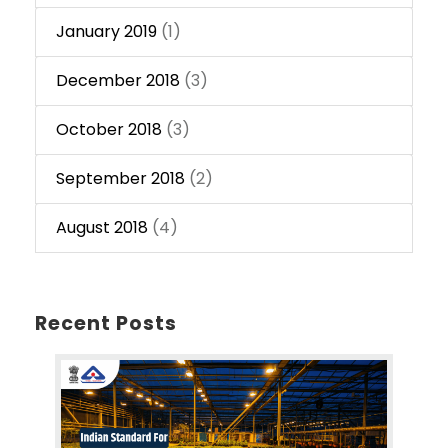
January 2019
(1)
December 2018
(3)
October 2018
(3)
September 2018
(2)
August 2018
(4)
Recent Posts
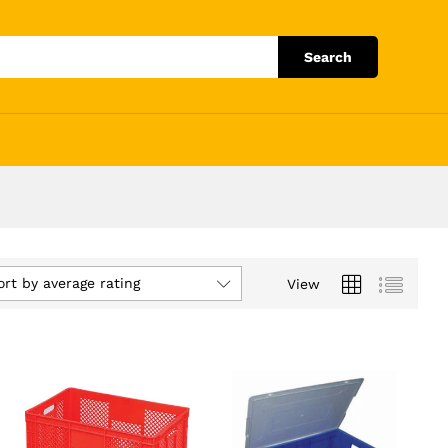
Search
ort by average rating
View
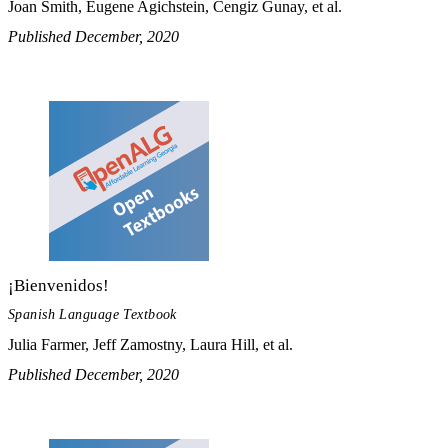
Joan Smith, Eugene Agichstein, Cengiz Gunay, et al.
Published December, 2020
¡Bienvenidos!
Spanish Language Textbook
Julia Farmer, Jeff Zamostny, Laura Hill, et al.
Published December, 2020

──────────

Instructions for the task
Reproduce exactly the line that holds "Joan Smith, Eugene", then every line after it, ending with the final line of the records above.

Exercise answer
Joan Smith, Eugene Agichstein, Cengiz Gunay, et al.
Published December, 2020
¡Bienvenidos!
Spanish Language Textbook
Julia Farmer, Jeff Zamostny, Laura Hill, et al.
Published December, 2020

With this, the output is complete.